The North Face Reviewed by Jeff Meyers (Movie)
Philipp Stölzl takes a documentary-style approach to his period drama about German mountain climbers confronting the northern peak of the Eiger (dubbed “the death wall”) during the Third Reich, creating an experience that’s as brutal as it is riveting. If only the script were as good as the action. Based on a true story, The North Face recounts the tragedy of Toni Kurz (Benno Fürmann) and Andi Hinterstoisser (Florian Lukas), a pair of climbing buddies who are cajoled by Nazi nationalists into scaling the perilous Eiger in order to prove the superiority of German manhood. The setup for all this takes too long, but, once we're on our way up the mountain, the climb, of course, goes wrong. One calamity after another puts them on course with tragedy, putting the audience in a harrowing vice grip and never letting go.
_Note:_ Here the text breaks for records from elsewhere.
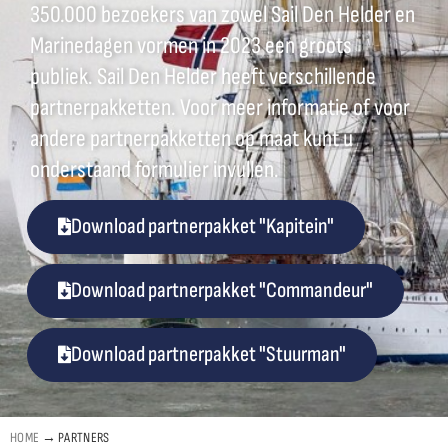
350.000 bezoekers van zowel Sail Den Helder en
Marinedagen vormen in 2023 een groots
publiek. Sail Den Helder heeft verschillende
partnerpakketten. Voor meer informatie of voor
andere partnerpakketten op maat kunt u
onderstaand formulier invullen.
Download partnerpakket "Kapitein"
Download partnerpakket "Commandeur"
Download partnerpakket "Stuurman"
HOME
→
PARTNERS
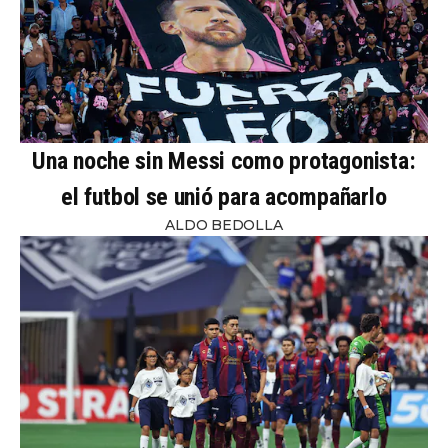
Una noche sin Messi como protagonista:
el futbol se unió para acompañarlo
ALDO BEDOLLA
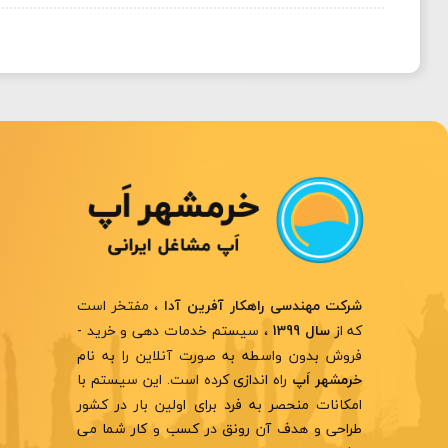
، مفتخر است
شرکت مهندسی راهکار آفرین آدا
که از
، سیستم خدمات دهی و خرید -
سال 1399
فروش بدون واسطه به صورت آنلاین را به نام
راه اندازی کرده است. این سیستم با
خرمشهر اَپ
امکانات منحصر به فرد برای اولین بار در کشور
طراحی و هدف آن رونق در کسب و کار شما می
باشد.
World War Love Reviewed by Corey Hall (Movie)
Troy Gregory is a slightly unhinged rock ’n’ roller who has logged stints in everything from prog metal grinders Prong to the Swans to the Dirtbombs, and of course his own bands the Witches and the Stepsisters, then World War Love. And though this doc about him is plagued by the some of the same herky-jerky camerawork and muddy sound issues of so many local films, it’s also a gonzo, completely batty peek into the marvelous mind of a true Detroit original. Shot in a procession of dingy Hamtramck flats (upstairs), seedy barrooms and musty record stores, it’s a tremendous time capsule of Detroit’s downtown rock ’n’ roll scene circa recently and now.

Alice in Wonderland Reviewed by Jeff Meyers (Movie)
It’s been 13 years since Alice (In Treatment’s Mia Wasikowska) fell down the rabbit hole, and her memories of Wonderland have faded into dreams. But now, on the day she’s expected to be engaged to an insufferably priggish lord, she finds herself tumbling back into the realm of the Mad Hatter (Johnny Depp), Blue Caterpillar (voiced by Alan Rickman) and Cheshire Cat (voiced by Stephen Fry). It seems war is afoot in “Underland,” where the hydrocephalic-headed, decapitation-happy Red Queen (Helen Bonham-Carter) sics her Bandersnatch, Jabberwocky (voiced by Christopher Lee), and Knave of Hearts (Christian Glover), on anyone allied with her pacifist (and far prettier) sister, the White Queen (Anne Hathaway).

Restaurants/Places:

Moti Mahal Reviewed by Jane Slaughter (Restaurant)
The meal starts auspiciously with a couple of free papadams — crisp and strongly lentil-flavored — and three tasty dipping sauces. A mango lassi, seldom a mistake, is properly vibrant in color and flavor. The entrées are rich, perhaps due to lots of ghee? This was especially true of sag muttar paneer — peas and spinach with firm cubes of Indian farmer cheese, quite buttery tasting — and lamb Kashmir, to which Ullah adds almonds and dried fruit. Among the usual kormas, dhansaks, and tandoori specials, Moti Mahal offers jalfrazies and dupiazas and patias. Salmon masala gets “cooked with a carefully selected array of fresh tomatoes, onions and spices” — and it's smoky and rich.